Roasted butter eggplant bites. Peel and dice the eggplant into bite sized pieces.. Line a large baking sheet with parchment paper. Set up your dredging station: In one bowl, add eggs and lightly beat them.
Dip each eggplant round into the batter, and into the pan. You want them golden and soft. How To Store Roasted Eggplant Slices.
Hello everybody, I hope you’re having an amazing day today. Today, we’re going to make a distinctive dish, roasted butter eggplant bites. One of my favorites. This time, I’m gonna make it a bit unique. This will be really delicious.
Peel and dice the eggplant into bite sized pieces.. Line a large baking sheet with parchment paper. Set up your dredging station: In one bowl, add eggs and lightly beat them.
Roasted butter eggplant bites is one of the most well liked of recent trending foods on earth. It’s appreciated by millions daily. It’s easy, it’s quick, it tastes delicious. Roasted butter eggplant bites is something that I have loved my entire life. They’re nice and they look fantastic.
To get started with this particular recipe, we have to prepare a few ingredients. You can cook roasted butter eggplant bites using 5 ingredients and 4 steps. Here is how you can achieve it.
The ingredients needed to make Roasted butter eggplant bites:
- Prepare 3 medium of aubergine, eggplants.
- Make ready 1 stick of butter.
- Get 1 tsp of salt.
- Prepare 1 tsp of granulated garlic powder.
- Get 1/4 cup of olive oil, extra virgin.
You can store roasted eggplant slices in the refrigerator for. Spray the top of the breaded eggplant with olive oil spray, and sprinkle with salt. Serve warm with Prego® Farmers' Market Classic Marinara as a dipping sauce. Mix breadcrumbs, spices and Parmesan cheese in another bowl.
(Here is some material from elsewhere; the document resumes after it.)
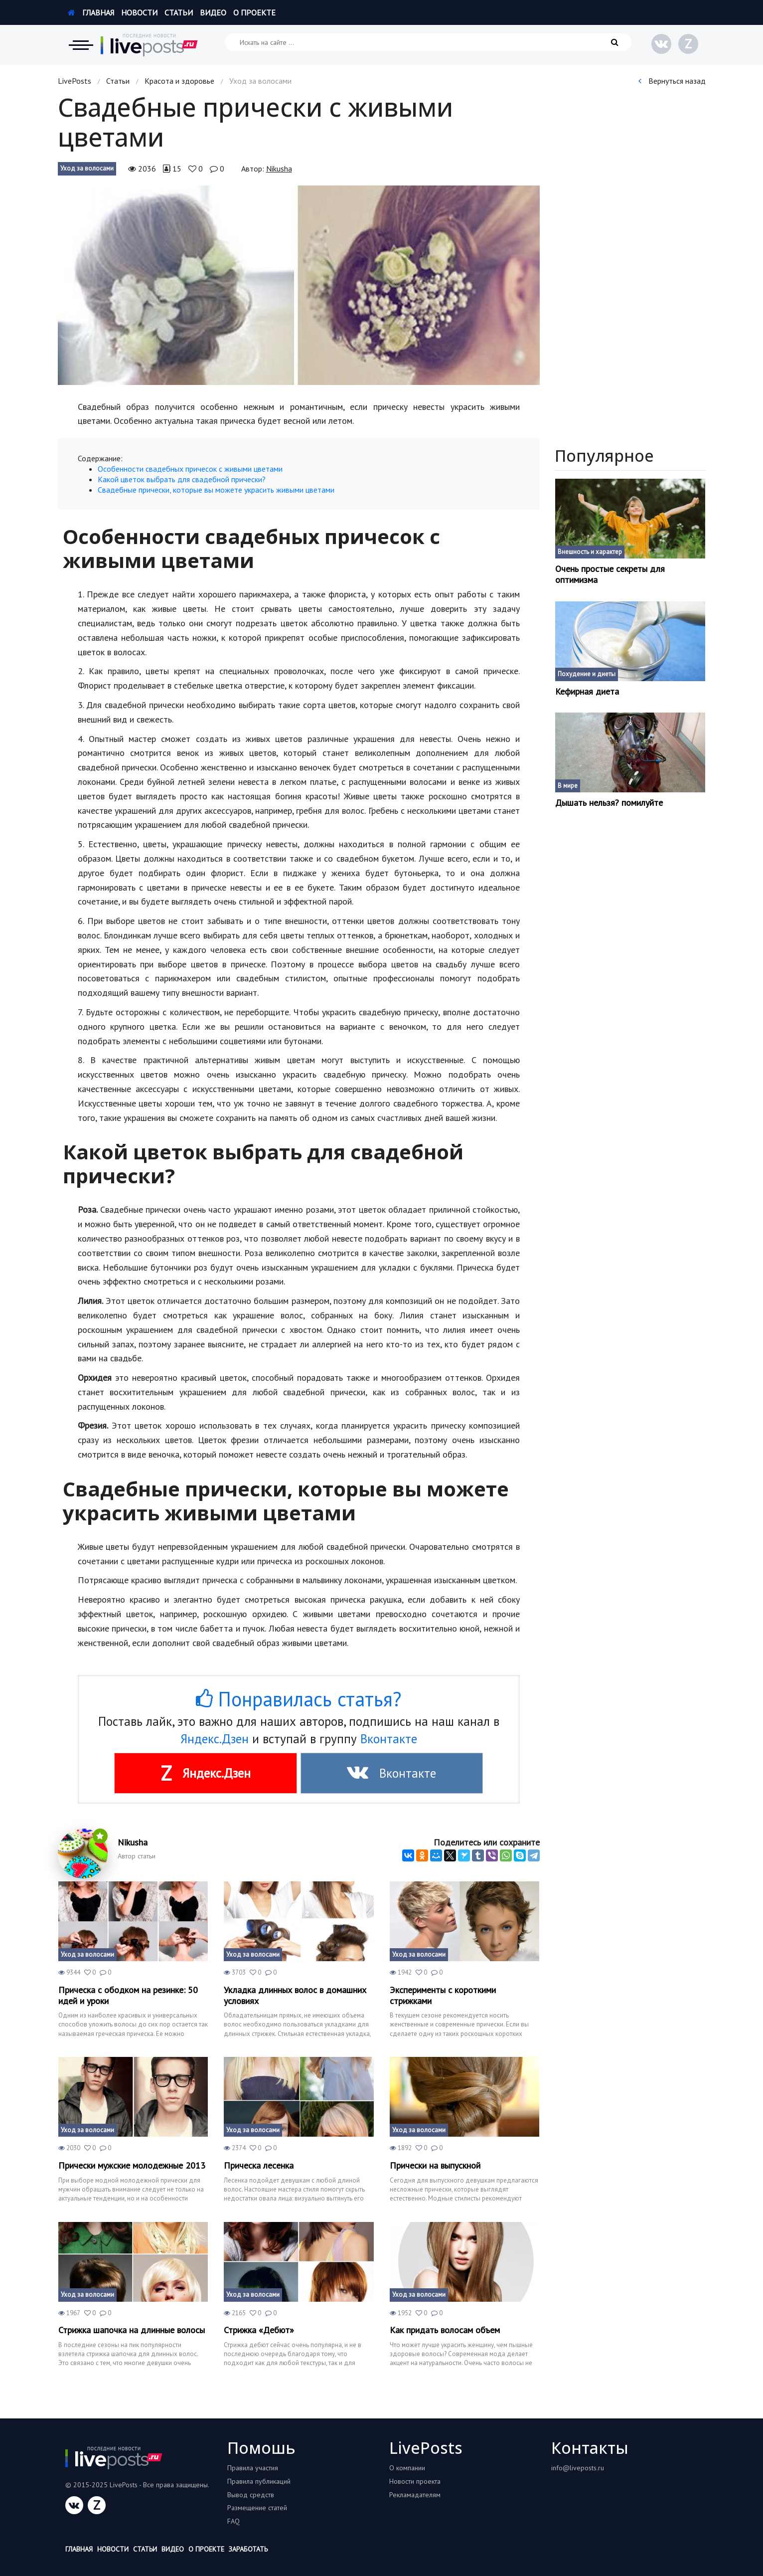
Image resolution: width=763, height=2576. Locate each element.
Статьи (178, 12)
Steps to make Roasted butter eggplant bites:
- Preheat oven 400° Fahrenheit.
- Peel and dice the eggplant into bite sized pieces..
- Melt butter add garlic, salt, and olive oil. Put a sieve over a bowl put eggplant into sieve. Pour butter mixture over the top of eggplant coating every piece..
- Put onto a baking pan bake 20 minutes until fork tender. Put onto paper towels. Serve hope you enjoy!.
Dip each eggplant disk into butter first, then breading mixture. Place on aluminum foil or parchment paper lined baking sheet. The eggplant should be golden brown and the breading crispy. Set a timer so not to burn the butter! Use immediately, or store in an airtight container in refrigerator, and bring to room temperature before serving.